Applying for jobs and internships is an essential part of college. They help build experience and learn about networking. But along with schoolwork and extracurricular activities, these big opportunities come with a big mental toll. PBS Newshour reported a study conducted by the American College Health Association that 48% of college students suffer from psychological stress, and 53% of college students feel lonely. Lastly, one in four had considered suicide.
Stress factors such as not having experience, not encountering helpful professionals, not finding an ideal position, or not hearing back from the institutions can leave students feeling discouraged and lost.
Freshman public health science major Matthew Adjodha explained his dilemma of feeling left out in more prominent campus career and internship fairs. He now searches for opportunities on his own with the support of his parents and the Public Health department.

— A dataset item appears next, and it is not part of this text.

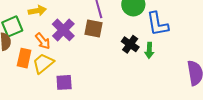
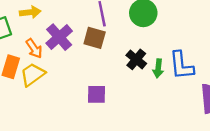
blue L-shape: (157, 24) -> (181, 65), moved
purple square: (64, 82) -> (97, 94), moved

“Better representation of different majors and different professional opportunities would be nice because currently, I think I can really tell…who the school…truly values being hired,” said Adjodha.
Internships help students build experience, but some internships require prior knowledge before applying.
“Some of them didn’t require too much experience, but discreetly, they would want someone who has experience, but it’s not said on the site or said firsthand,” said freshman public health science major Rachel Odumade.
Sophia Slaughenhoupt, a sophomore journalism major, is skeptical about applying because she did not involve herself as much in her freshman year and transferred her sophomore year from Fordham University.
“I didn't really do anything my freshman year…in terms of like journalism...it definitely makes me feel like, you know, I'm not doing enough,” said Slaughenhoupt Finding ways to balance schoolwork and time to focus on applications can help lower negative thoughts.
One technique students use to manage their time effectively is scheduling– balancing both school work and applications. Senior early childhood special education major Leslie Castro found scheduling a great way to balance her self-care regime, schoolwork, and applications.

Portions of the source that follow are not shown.